Syria Observes Daylight Saving Time 2008
Syria observed daylight saving in 2008 to save energy and utilize the natural sunlight.
Syria will officially observe daylight saving time at the first hour of April 4, 2008, when the clocks turn one hour ahead to 1am. The Cabinet-approved decision resulted from a suggestion from the Ministry of Electricity to begin daylight saving time on April 4, 2008.
During the daylight saving period, Syria is on Eastern European Summer Time (EEST), which is three hours ahead of Coordinated Universal Time (UTC). The nation planned to revert to standard time, also known as Eastern European Time (EET), two hours ahead of UTC, at midnight between September 30 and October 1 in 2008. However, the end date was pushed back, most likely because of Ramadan, and is now set for November 1, 2008. Around that time, the clock will be pushed back by one hour.
Daylight saving time was also officially observed in Syria in 2007. However, Syria extended daylight saving time from October to November that year due to the holy month of Ramadan and Eid.
A Bid to Save Energy
Like many other countries, Syria observes daylight saving time to conserve energy during the summer period. According to Power Engineering International, economic activity in Syria has been increasing and the demand for energy has nearly tripled in the last three decades despite periods of political instability and trade sanctions.
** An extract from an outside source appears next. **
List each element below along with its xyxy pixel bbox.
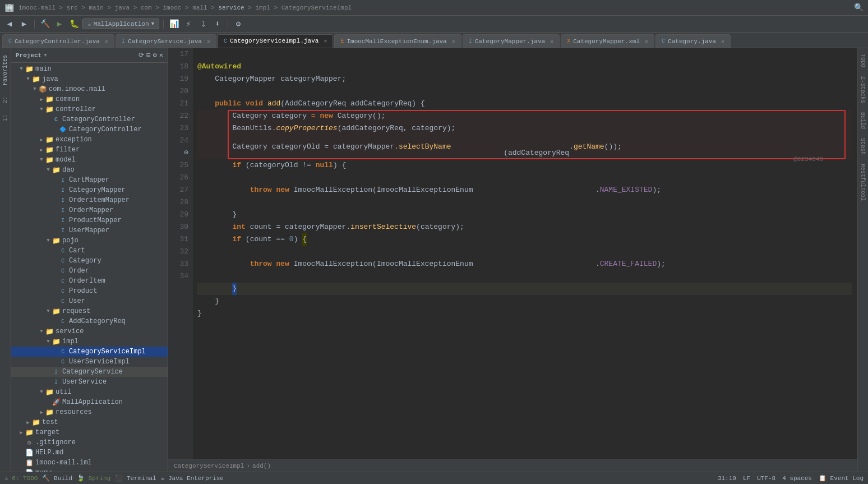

Syria faces annual demand for electricity growing at around nine percent. It also must replace much of its oil fired power generation to preserve valuable oil reserves.
Fossil fuel is the mainstay of Syria’s power industry with oil and gas accounting for 86 percent of generation. The remaining 14 percent comes from the country’s hydropower resources mainly on the Euphrates River.
Dates of Daylight Saving Time 1983–2008
These are the dates Daylight Saving Time started and ended in Syria since 1983.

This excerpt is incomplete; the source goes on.